Melhores Leituras - 2021
Gente, eu sei, eu estou absolutamente ciente de que já é fevereiro. E eu também estou ciente que eu prometi essas listas em dezembro, o mês em que elas faziam sentido. Mas eu, você, sua tia, seu cachorro, estávamos exaustos no fim do ano e eu particularmente estava tão exausta que nem uma listinha dessas eu conseguia fazer. Mas agora é um novo ano, eu saí de férias, dormi, nunca mais vou dar aula online pra gente de 14 anos e vamos lá. Vamos fingir que ainda faz sentido, vamos fingir que é deliberado, uma coisa assim slow blogging e vamos para os meus melhores de 2021.

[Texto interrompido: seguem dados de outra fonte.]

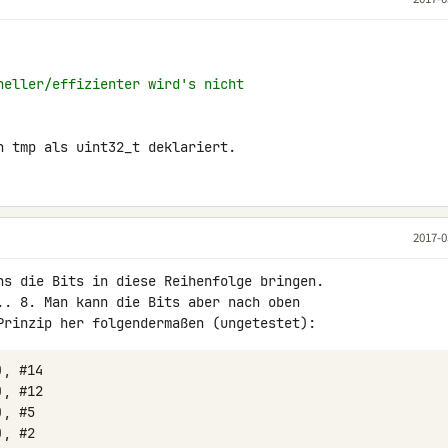
neller/effizienter wird's nicht
n tmp als uint32_t deklariert.
2017-0
ns die Bits in diese Reihenfolge bringen. 

.. 8. Man kann die Bits aber nach oben 

Prinzip her folgendermaßen (ungetestet):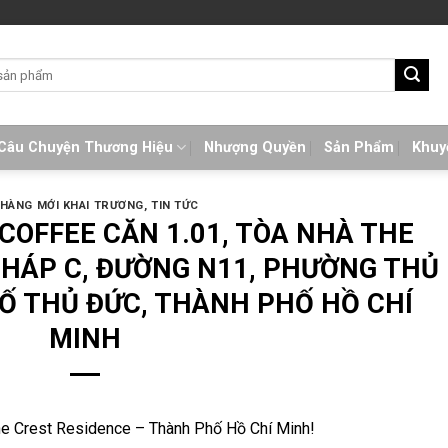
Câu Chuyện Thương Hiệu
Nhượng Quyền
Sản Phẩm
Khuy
 HÀNG MỚI KHAI TRƯƠNG
,
TIN TỨC
COFFEE CĂN 1.01, TÒA NHÀ THE
THÁP C, ĐƯỜNG N11, PHƯỜNG THỦ
Ố THỦ ĐỨC, THÀNH PHỐ HỒ CHÍ
MINH
he Crest Residence – Thành Phố Hồ Chí Minh!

Essa é a primeira de três newsletters, com as minhas melhores leituras do ano passado. Ao longo da semana vocês também receberão uma com os melhores filmes e melhores séries, mas antes eu quero estabelecer uns critérios: no caso da lista de livros, eu só decidi incluir as melhores coisas que li ano passado, não importa quando elas foram escritas. E isso porque eu raramente dou atenção para lançamentos assim tão rápido e em geral só chego em livros novos depois que eles fizeram o ciclo de ganhar vários prêmios e ir parar em várias listas de melhores do ano. Em 2021 eu acho que só li dois livros que realmente foram lançados naquele ano sendo que um foi escrito por um amigo meu e o outro é o da Sally Rooney. Portanto, os melhores livros de 2021 é só os melhores livros que eu li em 2021, mas eles podem ter sido escritos em 1300. Para livros e séries eu vou adotar outro critério, ainda igualmente arbitrário, mas disso a gente fala depois.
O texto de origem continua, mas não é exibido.